After he finished college, Blair and his partners saw a similar dynamic within pharmacy benefits, with PBMs favoring rebates over the lowest net cost drugs. Early in his career, Blair founded and served as CEO of Catalyst Health Solutions, which aimed to provide employers and health plans with transparent pharmacy benefits. That company grew from a startup to a Fortune 500 company with more than $6 billion in annual revenue and was acquired by SXC Health Solutions in 2012 for $4.8 billion. Renamed Catamaran Corp., it was acquired by UnitedHealth Group in 2015 and is now Optum Rx, one of the “big three” PBMs that dominate the pharmacy benefit management sector.
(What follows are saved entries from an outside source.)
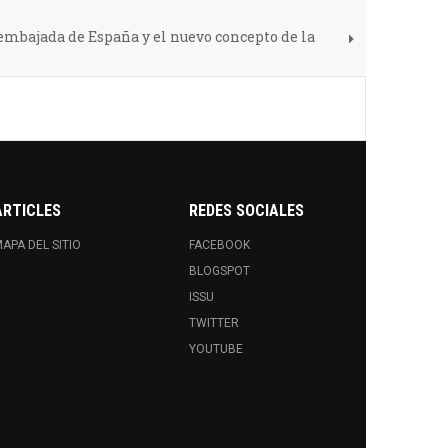
 embajada de España y el nuevo concepto de la
ARTICLES
REDES SOCIALES
APA DEL SITIO
FACEBOOK
BLOGSPOT
ISSU
TWITTER
YOUTUBE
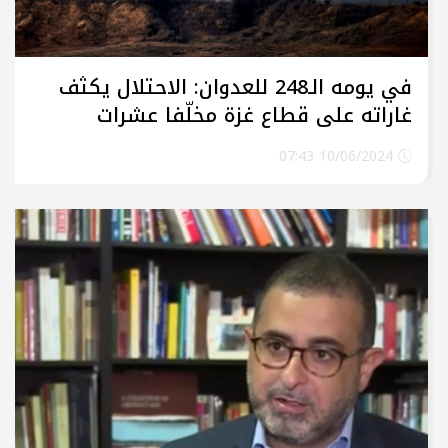
في يومه الـ248 للعدوان: الاحتلال يكثف
غاراته على قطاع غزة مخلّفا عشرات
الشهداء والجرحى
10/06/2024 07:43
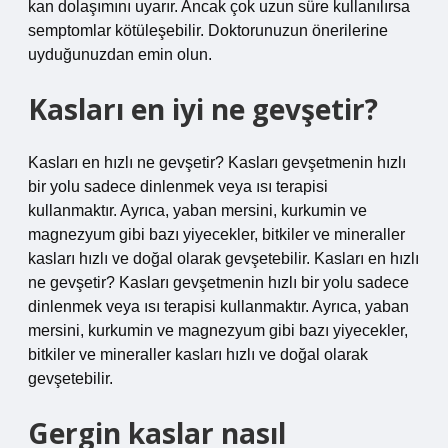
kan dolaşımını uyarır. Ancak çok uzun süre kullanılırsa
semptomlar kötüleşebilir. Doktorunuzun önerilerine
uyduğunuzdan emin olun.
Kasları en iyi ne gevşetir?
Kasları en hızlı ne gevşetir? Kasları gevşetmenin hızlı
bir yolu sadece dinlenmek veya ısı terapisi
kullanmaktır. Ayrıca, yaban mersini, kurkumin ve
magnezyum gibi bazı yiyecekler, bitkiler ve mineraller
kasları hızlı ve doğal olarak gevşetebilir. Kasları en hızlı
ne gevşetir? Kasları gevşetmenin hızlı bir yolu sadece
dinlenmek veya ısı terapisi kullanmaktır. Ayrıca, yaban
mersini, kurkumin ve magnezyum gibi bazı yiyecekler,
bitkiler ve mineraller kasları hızlı ve doğal olarak
gevşetebilir.
Gergin kaslar nasıl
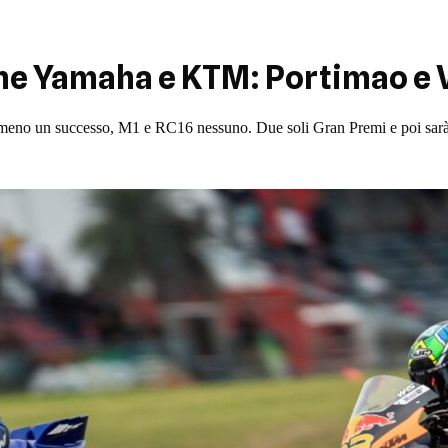
ne Yamaha e KTM: Portimao e 
eno un successo, M1 e RC16 nessuno. Due soli Gran Premi e poi sar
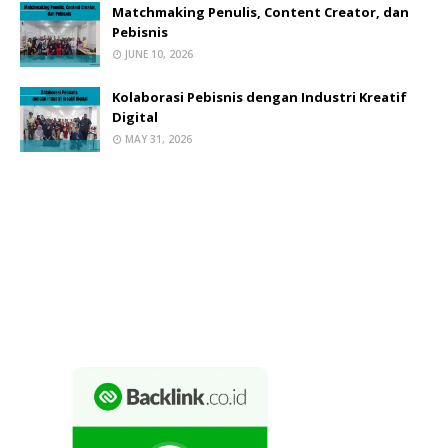
Matchmaking Penulis, Content Creator, dan
Pebisnis
JUNE 10, 2026
Kolaborasi Pebisnis dengan Industri Kreatif
Digital
MAY 31, 2026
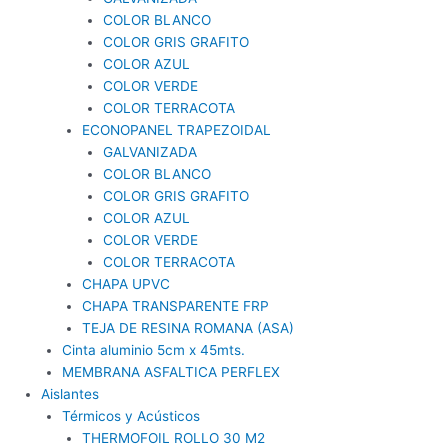
COLOR BLANCO
COLOR GRIS GRAFITO
COLOR AZUL
COLOR VERDE
COLOR TERRACOTA
ECONOPANEL TRAPEZOIDAL
GALVANIZADA
COLOR BLANCO
COLOR GRIS GRAFITO
COLOR AZUL
COLOR VERDE
COLOR TERRACOTA
CHAPA UPVC
CHAPA TRANSPARENTE FRP
TEJA DE RESINA ROMANA (ASA)
Cinta aluminio 5cm x 45mts.
MEMBRANA ASFALTICA PERFLEX
Aislantes
Térmicos y Acústicos
THERMOFOIL ROLLO 30 M2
With LucyRx, Blair says he aims to bring transparency to how pharmacy benefits are managed and to the underlying economics. The company’s name is a reference to “lux,” the Latin word for light. Blair says the vertically integrated model has created conflicting business priorities, limited patient choice and added unnecessary complexity.
Blair says he sees LucyRx as a prescription care partner, removing hidden costs, increasing access and creating transparent, accountable options for care. He says he and his co-founders—Martin Payne and Josh Lynn — wanted to approach pharmacy benefits differently. He points to LucyRx’s program for the glucagon-like peptide 1 (GLP-1) drugs.
“Everyone has a GLP-1 program, and they’re all pretty much the same: a couple of lifestyle programs with a drug benefit. A lot of our employers can’t pay that. We’ve reached out directly to drug manufacturers for direct-to-consumer products that we get for $495, but we can capture the claims data on that,” Blair says.
Additionally, the company has launched specific programs for specialty care and women’s health. LucyRx’s women’s health initiative focuses on perimenopause and menopause. “This is a huge area that has not been addressed by PBMs,” he says. “We have a specific program designed just for women for things such as hormone replacement therapy.”
For specialty care, LucyRx has partnered with more than 130 accredited specialty pharmacies embedded within leading health systems, including Northwestern Medicine, Boston Children’s Hospital and City of Hope. “Ultimately, our goal is to help people live healthier lives by healing the prescription care system and making it easier, more affordable, and more human,” he says.
Looking to the future, Blair said the vertically integrated PBMs will likely split apart. “I don’t know how they can dodge as many bullets as are being fired at them today from federal and state regulatory officials,” he says, citing the Arkansas law that goes into effect in January 2026, prohibiting PBMs from owning pharmacies.
“Twenty-five years ago, Merck owned Medco and Eli Lilly owned PCS, and the FTC [Federal Trade Commission] came out and said this was anticompetitive,” he says. “The FTC made them set up independent review boards. This was anticompetitive 25 years ago, and it’s still anticompetitive.”